7. For the case of Zhejiang Province, see http://www.zj.gov.cn/gb/zjnew/node3/node22/node165/node1749/index.html.
8. In statistics, CV is a measure of dispersion in a probability distribution. It is defined as the ratio of the standard deviation to the mean. It is often reported as a percentage by multiplying the above calculation by 100. It is a useful statistic for comparing the degree of variation between one data series and another, even if the means are drastically different. The higher the CV, the higher the variability of the data. Thus, in this study, the higher the CV, the more unequal the case is.
9. The data includes the county-level city but omits county-level urban districts since the data for districts is unavailable.

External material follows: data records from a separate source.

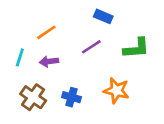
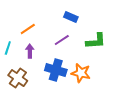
purple arrow: (49, 61) -> (30, 51), turned 96
blue cross: (71, 97) -> (56, 70), moved, size x1.5

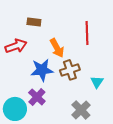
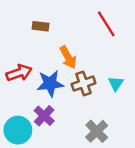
red line: (87, 33) -> (106, 24), moved, turned -30
red arrow: (16, 46) -> (19, 73), moved
cyan triangle: (97, 82) -> (116, 84), moved

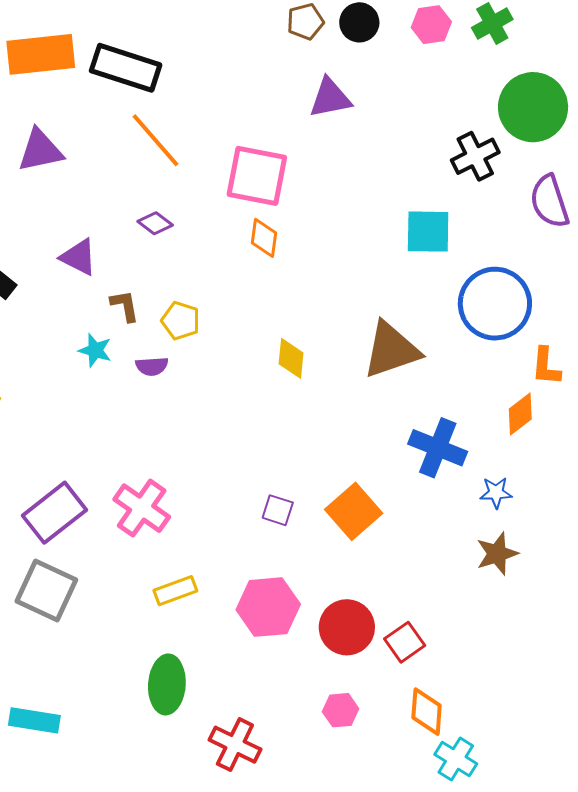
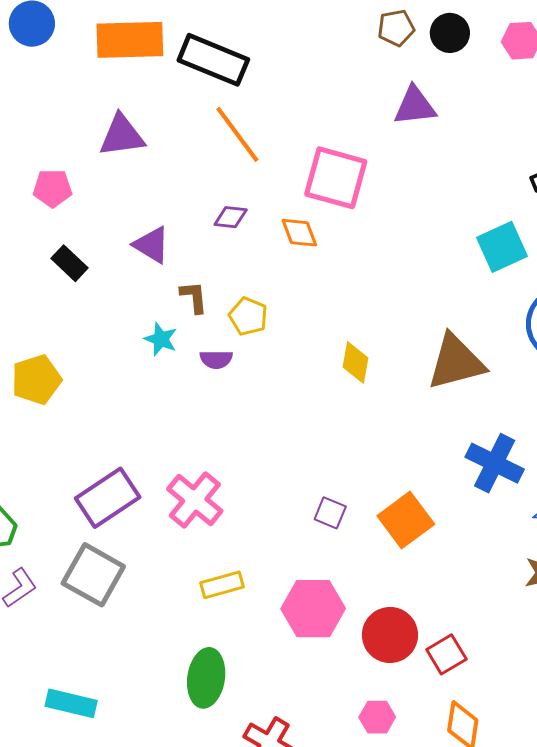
purple diamond: (155, 223) -> (231, 217), turned -36
cyan square: (428, 232) -> (502, 247), turned -30
orange diamond: (264, 238) -> (299, 233), moved, turned -33

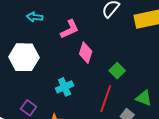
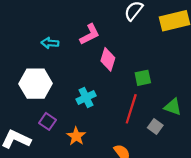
cyan arrow: (35, 17) -> (50, 43), moved
white hexagon: (24, 57) -> (36, 84), moved
green square: (117, 71) -> (143, 78), turned 35

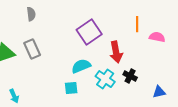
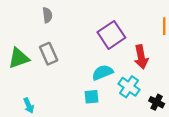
black cross: (130, 76) -> (157, 102), moved

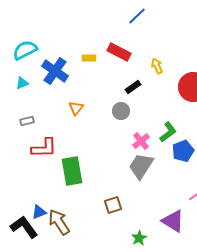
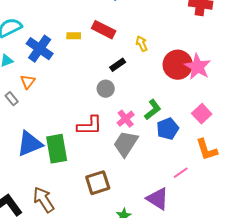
orange triangle: (76, 108) -> (28, 82), moved
gray rectangle: (27, 121) -> (12, 99), turned 64
red L-shape: (44, 148) -> (90, 126), moved
brown square: (113, 205) -> (98, 183), size x1.4
blue triangle: (39, 212) -> (30, 144), moved, size x1.8

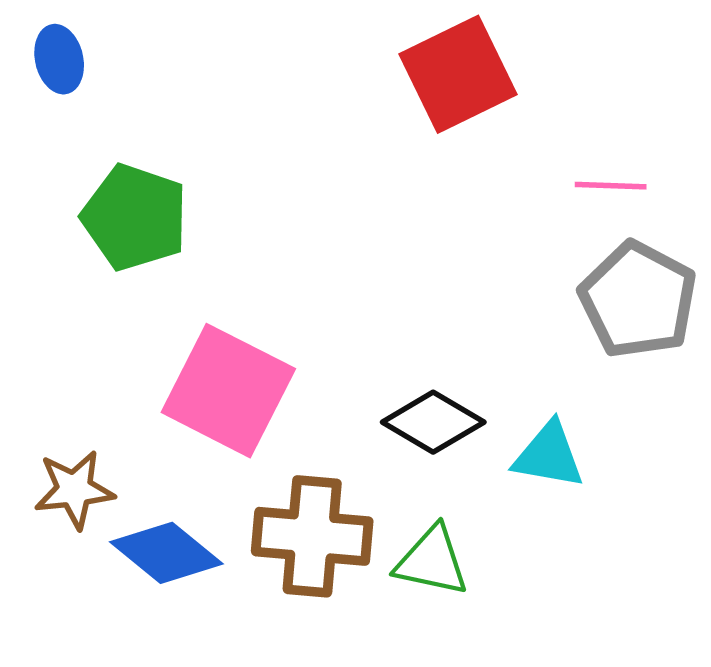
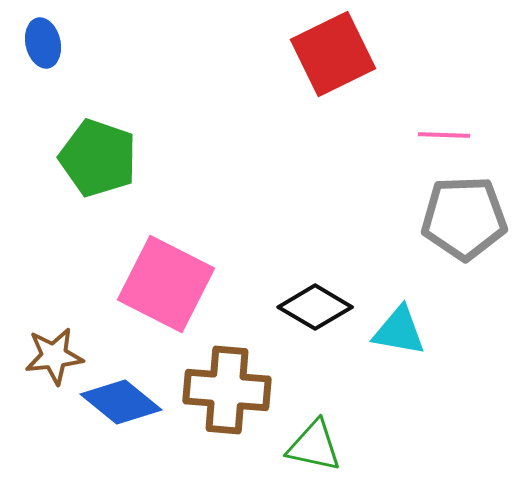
gray pentagon: (638, 300) -> (464, 218), turned -30
green triangle: (432, 561) -> (314, 446), moved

Statistically, this might underestimate the intra-provincial inequality in education, since the urban-rural gap in education spending also contributes to the total inequality within a province.
10. By this definition, the value of each leader's promotion speed is constant from 1994 to 2001, while the value of the rule of retirement for each leader will change annually. The correlation between these two variables is less than .35. There will be no significant collinearity if we put both of them in a regression model.
11. The baseline (omitted) is the year 2001.
12. It was estimated using a Maximum Likelihood Heteroskedastic Linear Model. A Maximum Likelihood Normal Regression Model assumes yi is normally distributed. However, in this homoskedastic case, a subscript is added to the variance, producing the model below. In principle, the variance now is unique to each observation, as are the expected values (xiβ). The statistical analysis was done using the R statistical program, and the program packages of MLLibrary and MLhetReg, written by Charles H. Franklin at the University of Wisconsin–Madison.
13. Teachers, as intellectuals, seriously suffered under many campaigns initiated by Mao in the 1950s and 1960s. Most officials in this study were born in the 1930s and 1940s.